The Centre has declared crucial energy data a matter of national security and directed all participants in India’s oil and gas ecosystem to submit detailed operational information, as the government moves to strengthen oversight amid supply disruptions triggered by the ongoing Middle East war.
Under the Petroleum and Natural Gas (Furnishing of Information) Order, 2026, refiners, LNG importers, pipeline operators, city gas distributors, petrochemical firms, and other stakeholders-both public and private-must regularly report granular data to the Petroleum Planning and Analysis Cell (PPAC), with some information required daily.
Real-time visibility of India’s energy supply chain
The March 18 gazette notification requires disclosure of production, imports, stock levels, and consumption patterns. The government aims to build a centralised system to monitor supplies in real time, enabling faster response to disruptions, prioritisation of critical sectors such as power, fertilisers, and household LPG, and more informed procurement decisions during crises.Officials cited by PTI said the move is intended to strengthen India’s ability to manage inventories, monitor the supply chain closely, and reduce vulnerability to geopolitical shocks affecting energy flows.
War-driven supply stress
The order comes as energy security concerns rise amid the Middle East conflict, which has disrupted gas and LPG shipments. India relies heavily on imports, sourcing roughly 88 per cent of crude oil, 50 per cent of natural gas, and 60 per cent of LPG from abroad.
Before the war, over half of India’s crude oil came from Saudi Arabia, Iraq, and the UAE via the Strait of Hormuz, while 85-95 per cent of LPG and around 30 per cent of gas supplies also transited the strait. With the waterway effectively blocked, energy flows have been impacted. Crude oil imports have been partly mitigated through alternate sourcing from Russia, West Africa, the US, and Latin America, but gas and LPG deliveries to industrial and commercial users have faced shortfalls.
Who must report and what data to share
The order covers crude producers and importers, refiners, oil marketing companies, storage and terminal operators, gas producers, LNG importers, pipeline operators, marketers, city gas distributors, and petrochemical plants using petroleum or gas as feedstock.Entities are required to furnish PPAC with information on production, imports, exports, stocks, storage, allocation, transportation, supply, consumption, and utilisation, aggregated or disaggregated by geography, time, or consumers as specified. The government has allowed flexibility in reporting format and frequency, which may include daily, weekly, monthly, or other periodic returns.

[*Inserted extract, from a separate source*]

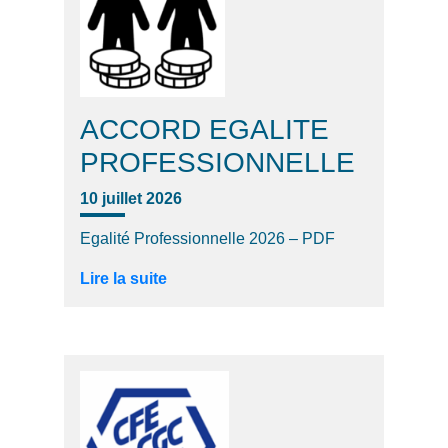
ACCORD EGALITE
PROFESSIONNELLE
10 juillet 2026
Egalité Professionnelle 2026 – PDF
Lire la suite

Confidentiality clauses overridden
Companies cannot refuse to provide information citing commercial sensitivity or proprietary concerns. The order explicitly overrides confidentiality protections: “The obligation to furnish information under this order shall apply notwithstanding anything contained in any contract, agreement, commercial arrangement or confidentiality obligation… no entity shall refuse to furnish information… on the ground that such information is commercially sensitive or proprietary.”
Legal backing under Essential Commodities Act
The government has invoked powers under the Essential Commodities Act, 1955, which allows it to require anyone producing, importing, exporting, stocking, or dealing in an essential commodity to provide details on production, supply, distribution, stocks, or utilisation. The Centre said the system is necessary in the public interest to build a centralised mechanism for systematic collection, compilation, and analysis of petroleum and natural gas data.

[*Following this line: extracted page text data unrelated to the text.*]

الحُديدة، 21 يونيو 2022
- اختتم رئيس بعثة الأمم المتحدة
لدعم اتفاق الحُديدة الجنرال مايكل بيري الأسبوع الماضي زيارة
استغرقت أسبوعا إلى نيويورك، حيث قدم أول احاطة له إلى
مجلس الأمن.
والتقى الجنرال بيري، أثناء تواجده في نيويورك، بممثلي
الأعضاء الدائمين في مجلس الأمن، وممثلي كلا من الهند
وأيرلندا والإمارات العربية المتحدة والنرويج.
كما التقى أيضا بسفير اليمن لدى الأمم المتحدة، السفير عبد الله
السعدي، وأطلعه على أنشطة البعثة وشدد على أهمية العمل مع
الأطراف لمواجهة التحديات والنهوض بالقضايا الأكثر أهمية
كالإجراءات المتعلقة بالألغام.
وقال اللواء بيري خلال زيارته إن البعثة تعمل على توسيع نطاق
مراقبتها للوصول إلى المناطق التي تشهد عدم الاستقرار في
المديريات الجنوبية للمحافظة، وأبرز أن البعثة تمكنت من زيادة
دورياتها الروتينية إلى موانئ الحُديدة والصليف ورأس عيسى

Industry compliance burden
The order will require companies to upgrade internal data systems and reporting processes to meet the new requirements. Analysts say the move signals a broader shift in India’s energy security strategy: beyond securing alternate supplies, the government is prioritising real-time visibility across the entire supply chain-from imports and storage to allocation and consumption-as it prepares for prolonged volatility in global energy markets.